Lot n° 247

PROUST (Marcel). À l'ombre des jeunes filles en fleurs. Paris, Éditions de la Nouvelle Revue française, 1920. In-4 [327 x 214 mm] de 228 pp., (2) ff. de table, (2) ff. de catalogue de l'éditeur : maroquin mastic janséniste, dos à nerfs,...

Estimation : 60 000 - 80 000 €
Adjudication : 108 878 €
Description
doublures serties d'un filet or et gardes de soie brochée, tranches dorées sur témoins, chemise, étui (Alix).

Édition tirée à 50 exemplaires sur papier Bible, au format in-4 (n° XIII).

En frontispice, portrait de Proust par Jacques-Émile Blanche, tiré sur papier vélin fort.
Publiée deux ans après l'édition originale, elle offre d'importantes variantes. La plupart des fautes y ont été corrigées et des modifications introduites. C'est la seule édition contemporaine d'ordre véritablement bibliophilique : conçue par Proust lui-même, pour être publiée dans un format et sur un papier inusités, sous couverture illustrée au pochoir et enrichie de deux placards d'épreuves, elle présente pour la première fois au lecteur, avec le portrait par Jacques-Émile Blanche, l'effigie de l'écrivain.

▬On a relié en tête
•les deux placards d'épreuves : un est presque entièrement autographe. Ils sont encore inédits.

—Le premier, portant l'inscription du typographe “n° 4. Cahier violet” et constitué de 18 papillons dont 16 autographes, correspond à un passage essentiel du roman : la rencontre de la “petite bande”, la tentative de “déchiffrage rapide” des visages passés trop vite devant lui, puis l'analyse sociologique du langage du lift du Grand-Hôtel de Balbec (Pléiade, pp. 154-157).
Il offre d'importants passages inédits et des variantes par rapport au texte publié.
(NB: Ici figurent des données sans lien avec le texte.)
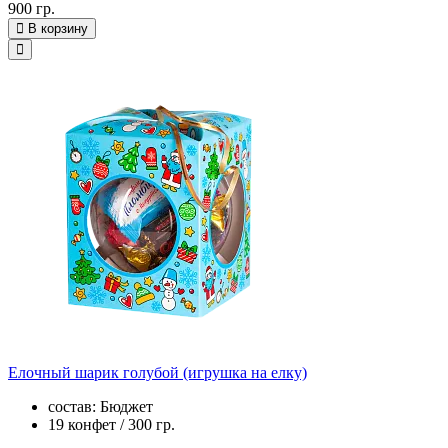
900 гр.
В корзину
Елочный шарик голубой (игрушка на елку)
состав: Бюджет
19 конфет / 300 гр.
—Le second placard, titré “2ème épreuves n° 29” par le typographe, comporte 19 papillons disposés en 4 colonnes dont 5 autographes, les papillons imprimés étant abondamment corrigés de la main de Proust. Dans cette version primitive du texte, l'invitation que fait Bloch au narrateur et à Saint-Loup est directement suivie du dîner et de la rencontre avec Nissim Bernard, et l'arrivée de Charlus à Balbec ne vient pas encore différer cette soirée (Pléiade, pp. 105-107 et pp. 127-134). Le passage est l'un des plus succulents du roman, peignant un portrait terrible de la famille Bloch, antisémite, snob et prétentieuse.

Les épreuves, qui furent si rageusement retravaillées par Proust, étaient sorties des presses des éditions Grasset peu après la publication de Du côté de chez Swann en 1913.
Proust s'était aussitôt attelé à la correction des épreuves d'À l'ombre des jeunes filles en fleurs qui devait également paraître chez Grasset, en 1914. La guerre interrompit ce projet, ce qui permit au romancier d'augmenter considérablement le texte. Lorsqu'il confia la version remaniée d'À l'ombre des jeunes filles en fleurs à la N.R.F., la dactylographe chargée de la mise au propre, Mlle Rallet, prit l'initiative de monter les fragments de papiers autographes et imprimés sur de grandes feuilles de papier fort afin de faciliter son travail. Il en résulta “une extraordinaire marqueterie” (P. Clarac) qui devait enthousiasmer l'écrivain : “Le manuscrit [...] malgré mon affreuse écriture [...] est ravissant et a l'air d'un palimpseste à cause de la personne qui le collait avec un goût infini” (lettre à Mme Schiff).

Alors que la plupart des manuscrits de la Recherche sont conservés à la Bibliothèque nationale de France, ceux de cette partie du roman, dispersés avec chacun des exemplaires de l'édition de luxe parue en 1920, se trouvent disséminés dans les collections privées. (Fr. Goujon, Le Manuscrit de À l'ombre des jeunes filles en fleurs : le “cahier violet”, in Bulletin Marcel Proust, n° 49, 1999, p. 7-16.)

▬Ces deux placards, encore inédits, n'ont pas été répertoriés par Pyra Wise (Le généticien en mosaïste in Genesis, n° 36, 2013, p. 141-150).

Feuillets un peu froissés en fin de volume.
Reliure légèrement insolée le long des mors.
La couverture n'a pas été conservée.